Wednesday, February 9, 2011

Hits and Misses

Commercials have taken center stage, as of late, due to the recent Super Bowl game and all the hype and hoopla that surrounds ads shown during the game.  For some Super-Bowl watchers, the football score is less important than the half-time show and commercials.  During normal cable and network broadcasts, commercials are the time when bathrooms are visited, dogs are let out for potty breaks, wet laundry is tossed into dryers, and dirty dishes are thrown into dishwashers.  Yes, we love to hate commercials.  They can elicit laughter or boredom, bordering on disdain.  During political campaigns commercials even make us angry, especially when the 'spots' begin long before the actual election. 

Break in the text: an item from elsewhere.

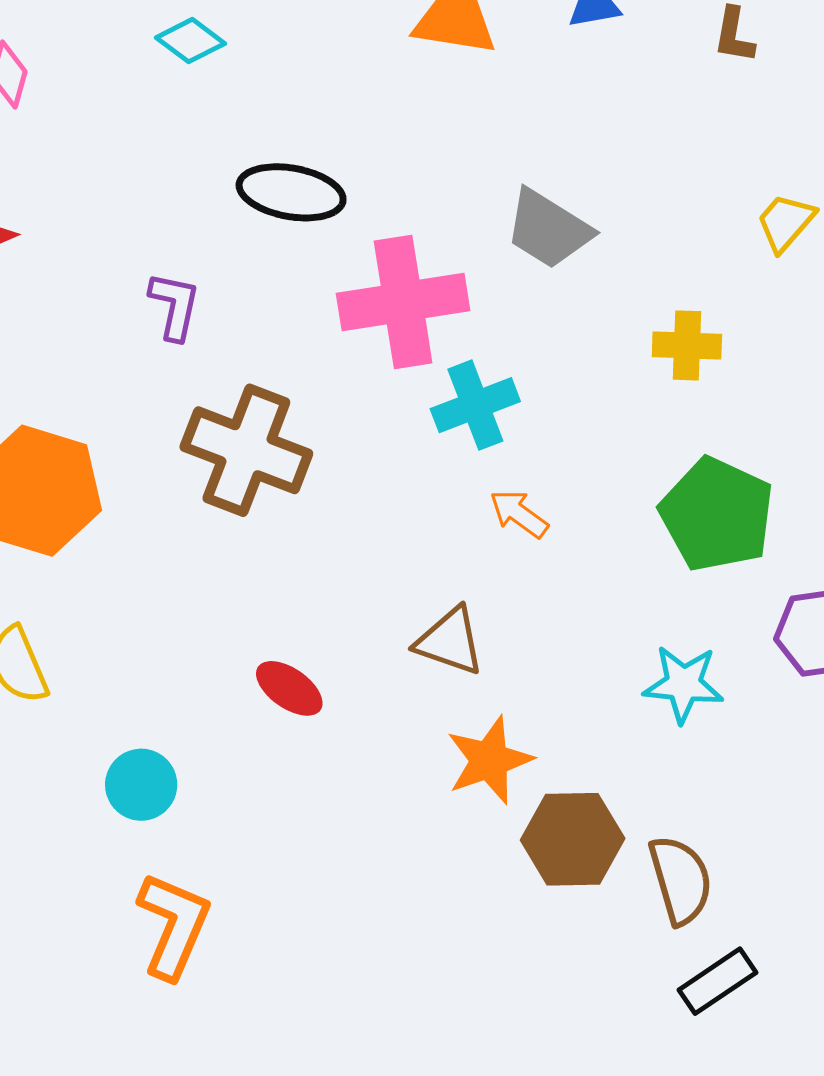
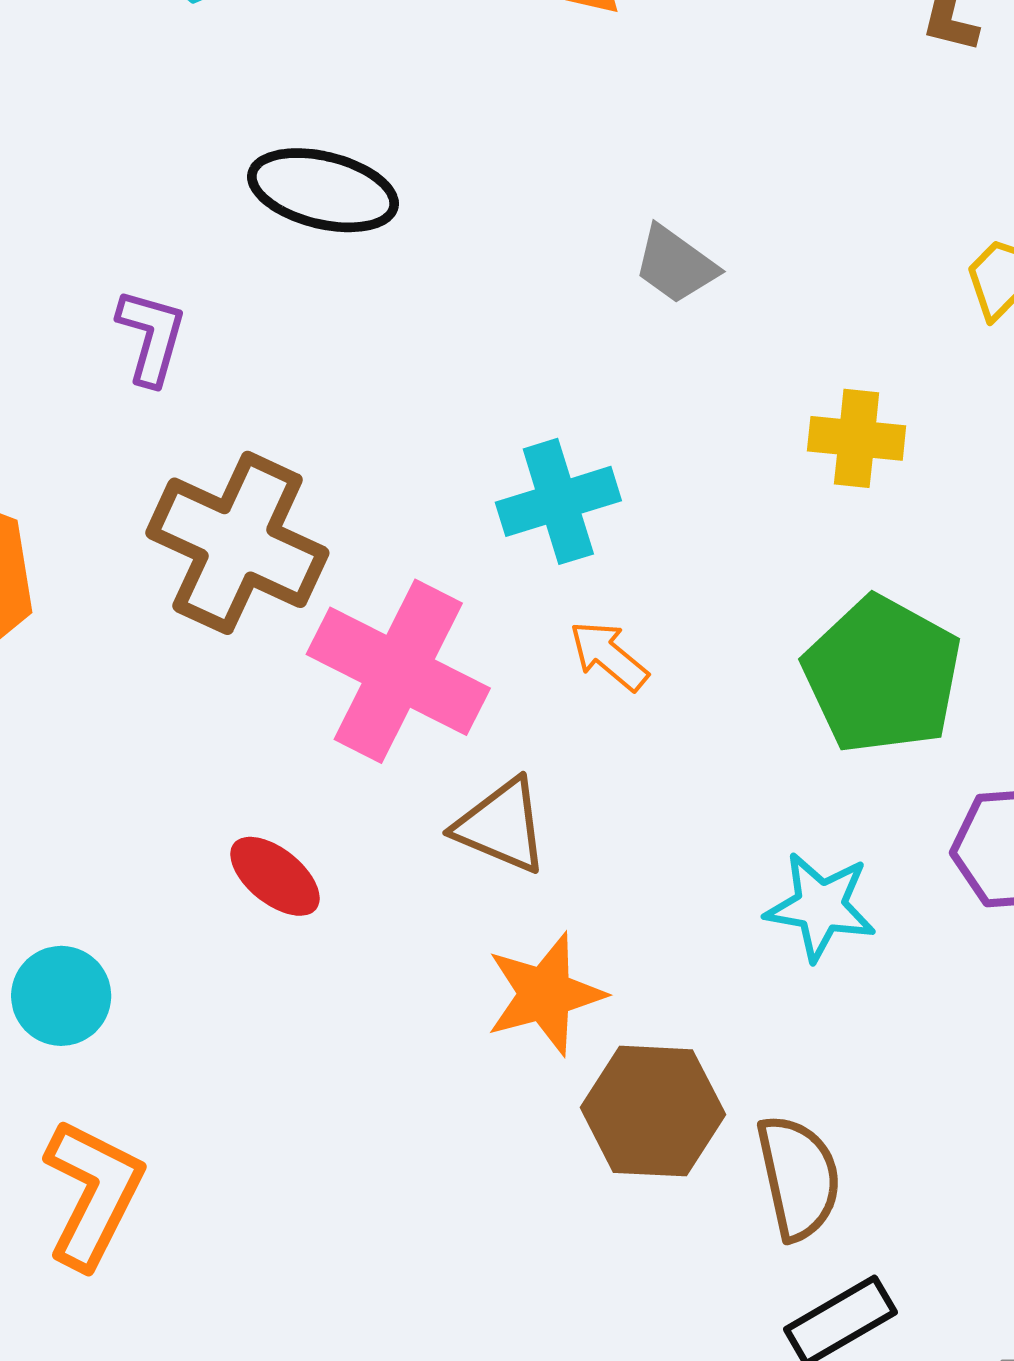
gray trapezoid: (548, 229) -> (675, 265), size x0.7
pink cross: (403, 302) -> (398, 671), moved, turned 32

What makes a good commercial?  Well, that depends on your point of view of just about everything.  What is humorous to one will make another person upset and vice versa.  From the Madison Avenue perspective, an effective commercial is one that results in the viewer remembering the name of the product, although some commercials remain memorable long after the brand name slips from the memory.  Some of the Super Bowl commercials that have currently have tongues a-twitter involve chimpanzees, Detroit, Doritos, Pugs, race car drivers, beer and mountainous foreign countries.  This is the fodder of water-cooler conversations, coffee break tete-a-tetes and lunchroom dialogues. 

One current ad for a tax-preparation company involves a giant, pink stuffed bunny being bumped repeatedly against a building set to be razed.  Of course, it is difficult to tell what is real in any visual media because special effects have far out-paced the eye's ability to discern reality from digitizing.  I doubt that any company actually went to the effort and subsequent cost to buy a giant, pink stuffed bunny but, nevertheless, I find the commercial highly annoying and always make it a point to ignore the commercial.  However, what am I doing?  Writing about the commercial.  In some part of my sub-conscious, it has me hooked and, therefore, Madison Avenue has been partially successful.  While I am not certain I remember the name of the tax-preparation company, I do remember the stupid commercial.

Oops, I just revealed my bias by using the word stupid.  I could say I find the commercial stupidly irritating or irritatingly stupid.  Either way, you get my drift.  I much prefer seeing chimpanzees imitate irritatingly stupid drivers or those magnificent draft horses strutting their stuff.  My hit is your miss but we talk about them both.

Once again, Madison Avenue "got us at hello".